## The problem
From the listing below, retype exactly the line holding "Identify the location of Schwäne.", the line holding "Image resolution: width=1280 pixels, height=2463 pixels. In", and the lines between them; skip everything else.

## Material shown

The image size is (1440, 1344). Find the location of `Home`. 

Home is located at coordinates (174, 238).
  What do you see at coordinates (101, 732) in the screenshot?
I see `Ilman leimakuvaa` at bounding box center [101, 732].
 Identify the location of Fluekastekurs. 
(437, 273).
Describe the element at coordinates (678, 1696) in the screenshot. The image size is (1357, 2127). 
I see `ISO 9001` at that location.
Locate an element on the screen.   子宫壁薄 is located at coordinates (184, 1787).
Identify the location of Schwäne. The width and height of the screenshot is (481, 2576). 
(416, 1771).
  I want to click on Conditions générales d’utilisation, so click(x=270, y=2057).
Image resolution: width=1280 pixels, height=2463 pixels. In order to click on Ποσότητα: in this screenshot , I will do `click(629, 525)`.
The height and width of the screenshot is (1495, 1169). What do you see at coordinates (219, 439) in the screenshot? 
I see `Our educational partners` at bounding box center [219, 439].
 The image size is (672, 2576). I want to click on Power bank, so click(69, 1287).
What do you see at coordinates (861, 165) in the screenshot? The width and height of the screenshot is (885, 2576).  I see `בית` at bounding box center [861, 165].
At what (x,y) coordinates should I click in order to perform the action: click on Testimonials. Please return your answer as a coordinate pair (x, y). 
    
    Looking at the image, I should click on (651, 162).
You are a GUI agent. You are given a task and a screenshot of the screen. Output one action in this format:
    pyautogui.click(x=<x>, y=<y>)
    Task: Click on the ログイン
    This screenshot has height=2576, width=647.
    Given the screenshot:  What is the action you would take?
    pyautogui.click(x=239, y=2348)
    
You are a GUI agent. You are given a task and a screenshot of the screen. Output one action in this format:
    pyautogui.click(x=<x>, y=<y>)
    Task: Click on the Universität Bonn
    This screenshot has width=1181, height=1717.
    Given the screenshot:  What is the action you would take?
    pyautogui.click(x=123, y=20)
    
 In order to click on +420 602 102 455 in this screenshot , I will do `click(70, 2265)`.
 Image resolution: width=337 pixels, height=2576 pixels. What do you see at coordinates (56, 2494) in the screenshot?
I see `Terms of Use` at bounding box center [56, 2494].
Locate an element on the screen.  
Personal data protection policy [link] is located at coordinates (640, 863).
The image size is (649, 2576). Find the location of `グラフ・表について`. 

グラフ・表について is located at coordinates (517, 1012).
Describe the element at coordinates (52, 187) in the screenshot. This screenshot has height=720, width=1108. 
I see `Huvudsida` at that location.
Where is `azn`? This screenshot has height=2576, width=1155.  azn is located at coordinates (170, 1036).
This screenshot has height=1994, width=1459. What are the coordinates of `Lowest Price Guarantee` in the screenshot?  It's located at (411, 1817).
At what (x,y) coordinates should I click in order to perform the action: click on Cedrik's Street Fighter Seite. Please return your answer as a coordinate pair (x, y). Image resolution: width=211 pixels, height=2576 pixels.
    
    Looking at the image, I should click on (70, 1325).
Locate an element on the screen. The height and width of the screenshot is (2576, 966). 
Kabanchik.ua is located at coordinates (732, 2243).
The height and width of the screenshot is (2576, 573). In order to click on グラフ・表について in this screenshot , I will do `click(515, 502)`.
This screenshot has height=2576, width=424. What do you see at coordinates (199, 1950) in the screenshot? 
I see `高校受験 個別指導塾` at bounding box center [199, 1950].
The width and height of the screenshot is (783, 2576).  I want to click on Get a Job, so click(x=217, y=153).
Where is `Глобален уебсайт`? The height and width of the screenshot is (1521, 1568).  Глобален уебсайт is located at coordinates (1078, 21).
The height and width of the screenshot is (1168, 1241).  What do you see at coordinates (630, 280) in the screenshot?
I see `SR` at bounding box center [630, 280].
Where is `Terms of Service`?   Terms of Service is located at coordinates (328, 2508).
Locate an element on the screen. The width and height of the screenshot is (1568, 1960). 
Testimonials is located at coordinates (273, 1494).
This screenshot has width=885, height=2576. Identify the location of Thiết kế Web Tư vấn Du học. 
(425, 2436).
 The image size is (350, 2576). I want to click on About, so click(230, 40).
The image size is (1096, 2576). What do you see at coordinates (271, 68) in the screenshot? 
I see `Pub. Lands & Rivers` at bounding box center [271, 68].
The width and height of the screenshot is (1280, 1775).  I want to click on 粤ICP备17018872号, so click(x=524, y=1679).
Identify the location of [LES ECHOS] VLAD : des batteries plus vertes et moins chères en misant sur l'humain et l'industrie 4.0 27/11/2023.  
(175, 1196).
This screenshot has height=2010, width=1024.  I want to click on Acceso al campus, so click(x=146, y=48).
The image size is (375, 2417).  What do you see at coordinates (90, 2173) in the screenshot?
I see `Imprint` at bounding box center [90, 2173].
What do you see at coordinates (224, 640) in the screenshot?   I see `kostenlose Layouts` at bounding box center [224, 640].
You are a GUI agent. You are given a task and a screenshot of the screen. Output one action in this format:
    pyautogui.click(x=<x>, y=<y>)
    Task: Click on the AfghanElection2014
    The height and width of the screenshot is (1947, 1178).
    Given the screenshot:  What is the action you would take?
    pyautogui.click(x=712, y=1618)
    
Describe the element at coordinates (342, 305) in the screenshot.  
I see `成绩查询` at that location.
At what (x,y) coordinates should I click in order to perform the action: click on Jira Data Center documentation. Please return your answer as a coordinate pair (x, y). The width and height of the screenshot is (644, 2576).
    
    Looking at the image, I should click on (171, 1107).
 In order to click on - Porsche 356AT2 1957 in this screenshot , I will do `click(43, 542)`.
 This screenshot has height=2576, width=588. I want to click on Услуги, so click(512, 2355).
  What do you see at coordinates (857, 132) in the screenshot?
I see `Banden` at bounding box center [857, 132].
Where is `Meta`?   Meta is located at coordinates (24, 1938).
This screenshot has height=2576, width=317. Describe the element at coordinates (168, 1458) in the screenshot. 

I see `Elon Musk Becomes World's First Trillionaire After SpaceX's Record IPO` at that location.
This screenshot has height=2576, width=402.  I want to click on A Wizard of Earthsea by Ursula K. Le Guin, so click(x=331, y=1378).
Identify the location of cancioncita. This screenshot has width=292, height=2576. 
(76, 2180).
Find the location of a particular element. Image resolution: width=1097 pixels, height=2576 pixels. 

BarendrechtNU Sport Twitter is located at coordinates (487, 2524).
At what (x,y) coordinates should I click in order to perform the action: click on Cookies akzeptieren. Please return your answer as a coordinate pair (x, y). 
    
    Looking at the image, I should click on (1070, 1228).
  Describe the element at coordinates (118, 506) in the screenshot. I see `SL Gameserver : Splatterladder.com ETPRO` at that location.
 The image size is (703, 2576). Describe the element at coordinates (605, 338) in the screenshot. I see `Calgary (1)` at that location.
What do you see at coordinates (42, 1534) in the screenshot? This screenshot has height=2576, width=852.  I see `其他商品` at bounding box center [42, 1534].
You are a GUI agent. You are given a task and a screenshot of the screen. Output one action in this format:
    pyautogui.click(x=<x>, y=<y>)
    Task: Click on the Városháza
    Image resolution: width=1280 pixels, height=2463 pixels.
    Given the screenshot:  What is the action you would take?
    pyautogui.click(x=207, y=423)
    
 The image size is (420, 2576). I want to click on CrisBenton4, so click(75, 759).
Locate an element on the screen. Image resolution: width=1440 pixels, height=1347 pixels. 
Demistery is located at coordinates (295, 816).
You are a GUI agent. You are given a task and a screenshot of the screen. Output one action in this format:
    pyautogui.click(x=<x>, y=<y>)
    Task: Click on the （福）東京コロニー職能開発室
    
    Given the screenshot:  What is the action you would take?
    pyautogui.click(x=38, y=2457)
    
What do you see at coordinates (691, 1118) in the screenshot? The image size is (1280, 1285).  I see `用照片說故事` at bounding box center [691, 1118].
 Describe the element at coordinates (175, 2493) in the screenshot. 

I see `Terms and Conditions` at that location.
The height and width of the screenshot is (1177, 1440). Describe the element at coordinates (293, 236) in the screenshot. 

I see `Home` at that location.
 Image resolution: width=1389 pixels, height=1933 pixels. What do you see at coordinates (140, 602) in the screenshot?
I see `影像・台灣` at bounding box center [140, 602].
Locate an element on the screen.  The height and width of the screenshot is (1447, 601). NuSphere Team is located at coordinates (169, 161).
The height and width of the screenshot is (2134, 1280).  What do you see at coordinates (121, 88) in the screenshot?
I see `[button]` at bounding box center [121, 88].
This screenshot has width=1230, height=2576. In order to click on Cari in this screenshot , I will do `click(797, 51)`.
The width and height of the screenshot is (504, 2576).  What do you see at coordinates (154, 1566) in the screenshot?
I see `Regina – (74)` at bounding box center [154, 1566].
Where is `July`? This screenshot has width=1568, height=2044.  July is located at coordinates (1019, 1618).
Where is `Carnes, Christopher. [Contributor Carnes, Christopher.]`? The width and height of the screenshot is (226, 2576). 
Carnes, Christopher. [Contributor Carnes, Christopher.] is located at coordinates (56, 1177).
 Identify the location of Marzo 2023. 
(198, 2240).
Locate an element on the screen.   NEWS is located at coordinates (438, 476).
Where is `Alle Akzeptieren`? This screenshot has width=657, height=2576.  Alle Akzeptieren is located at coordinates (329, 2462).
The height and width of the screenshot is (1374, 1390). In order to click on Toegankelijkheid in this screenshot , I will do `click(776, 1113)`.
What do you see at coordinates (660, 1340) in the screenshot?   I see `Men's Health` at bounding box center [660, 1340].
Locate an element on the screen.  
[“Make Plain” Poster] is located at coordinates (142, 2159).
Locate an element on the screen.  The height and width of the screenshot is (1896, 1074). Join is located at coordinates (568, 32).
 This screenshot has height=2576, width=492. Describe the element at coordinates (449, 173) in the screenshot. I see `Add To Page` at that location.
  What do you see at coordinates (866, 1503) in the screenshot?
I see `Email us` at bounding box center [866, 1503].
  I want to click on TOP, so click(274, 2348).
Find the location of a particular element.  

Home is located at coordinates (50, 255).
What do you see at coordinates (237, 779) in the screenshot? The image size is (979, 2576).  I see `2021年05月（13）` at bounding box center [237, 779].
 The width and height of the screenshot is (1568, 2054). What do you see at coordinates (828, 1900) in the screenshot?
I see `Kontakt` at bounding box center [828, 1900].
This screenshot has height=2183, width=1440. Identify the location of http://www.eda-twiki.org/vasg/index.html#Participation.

## Solution for this exercise
Identify the location of Schwäne. The width and height of the screenshot is (481, 2576). 
(416, 1771).
  I want to click on Conditions générales d’utilisation, so click(x=270, y=2057).
Image resolution: width=1280 pixels, height=2463 pixels. In order to click on Ποσότητα: in this screenshot , I will do `click(629, 525)`.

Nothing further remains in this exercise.